Polenta sandwiches: the recipe


Speaking about mais flour, please, let me tempt you with these polenta sandwiches. Excellent as finger food, they can represent a proper meal if paired with a fresh salad.

Polenta sandwiches

(Doses for about 10 sandwiches)

  • 500 g of pre-cooked mais flour

  • 2 L of water

  • 3-4 slices of cooked ham

  • 3-4 slices of provola cheese

  • salt to taste

Bring the water to boil, add some salt and pour the mais flour by sprinkling it onto the boiling water (this avoid the formation of lumps). Stir for 2-3 minutes, set aside and let it cool down.

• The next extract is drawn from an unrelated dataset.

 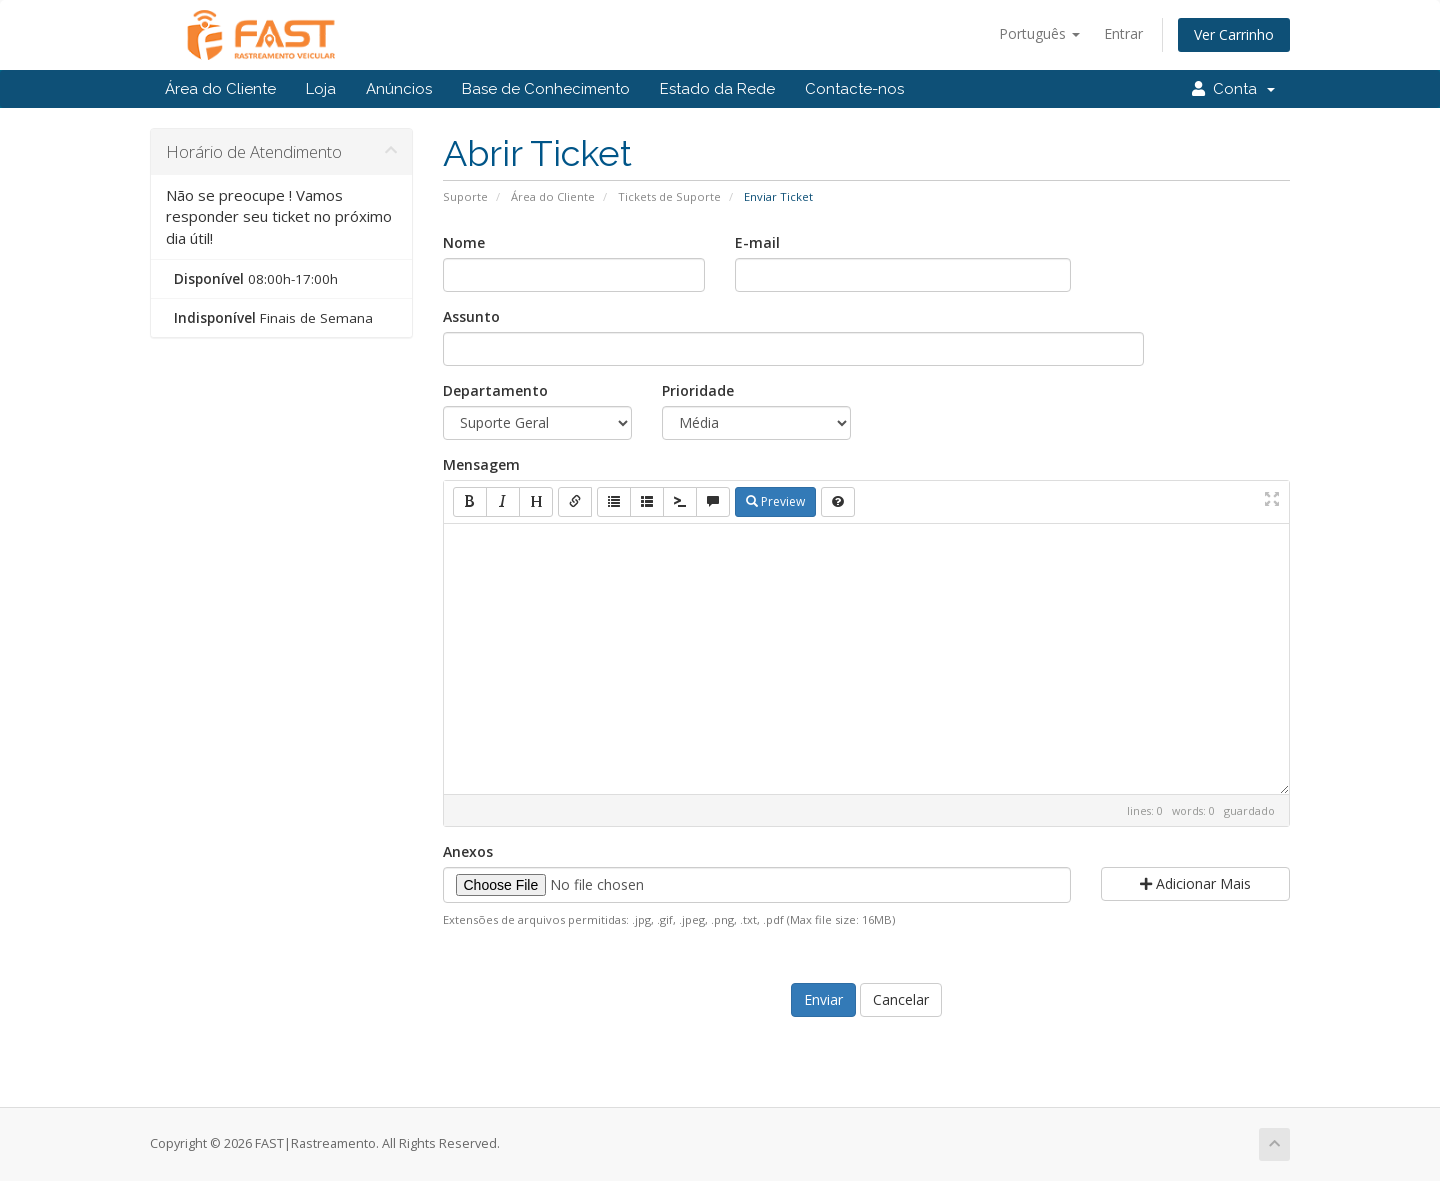 I want to click on Estado da Rede, so click(x=717, y=89).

Pour the polenta on a oven pan and make the surface even, so that the layer has a thickness of about 0.5 cm (mine was a bit too thick :P). Cover the pan with some film paper and transfer it in the fridge for a couple of hours.

After this time, remove polenta from the fridge and cut it into disks with the aid of a glass (mine had a diameter of about 5 cm). Put a bit of prosciutto and provola on one disk and top it with a second disk, in order to make a sandwich.

Place the sandwiches on a oven pan, covered with parchment paper and bake them at 180 C for 10-15 min or until the surface gets crunchy. Serve them warm.